La saga de Grimr di Jérémie Moreau.

Si è concluso il 28 gennaio il 45º festival internazionale del fumetto di Angoulême. Ottima edizione nel suo insieme – con molte esposizioni di notevole interesse a cominciare dai giapponesi Osamu Tezuka e Naoki Urasawa oltre al francese Emmanuel Guibert – e con un buon palmarès, anche se imperfetto riguardo ai libri premiati, conferma un festival in buona forma anche se in futuro dovrà tornare a guardare da vicino le frontiere più avanzate del fumetto d’autore.

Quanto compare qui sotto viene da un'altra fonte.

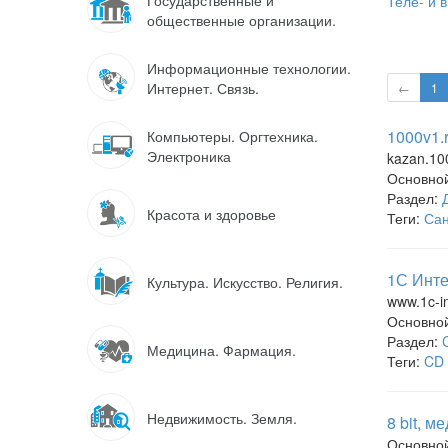
Государственные и
Теле- и 
общественные организации.
Информационные технологии.
Интернет. Связь.
←
1
1000v1.
Компьютеры. Оргтехника.
Электроника
kazan.10
Основно
Раздел:
Красота и здоровье
Теги:
Сан
1С Инте
Культура. Искусство. Религия.
www.1c-in
Основно
Раздел:
Медицина. Фармация.
Теги:
CD 
Недвижимость. Земля.
8 bit, м
Основно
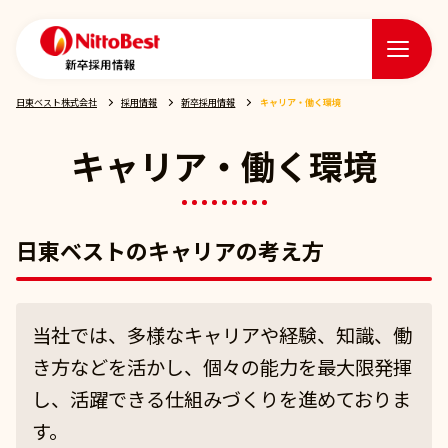
日東ベスト株式会社
採用情報
新卒採用情報
キャリア・働く環境
キャリア・働く環境
日東ベストのキャリアの考え方
当社では、多様なキャリアや経験、知識、働
き方などを活かし、個々の能力を最大限発揮
し、活躍できる仕組みづくりを進めておりま
す。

Sul palmarès diremo semplicemente che l’opera vincitrice – La saga de Grimr, di Jérémie Moreau – è un libro più che dignitoso, anche meritevole di un’edizione italiana, poiché il giovane autore va incoraggiato, ma che non regge il confronto con il capolavoro Paesaggio dopo la battaglia (Coconino press) di Éric Lambé e Philippe de Pierpont, il titolo che vinse l’anno scorso, più che meritatamente. Senza voler essere esageratamente duri, possibile che non ci fosse un’opera sempre accessibile ma più potente, più forte, del pur pregevole La saga de Grimr?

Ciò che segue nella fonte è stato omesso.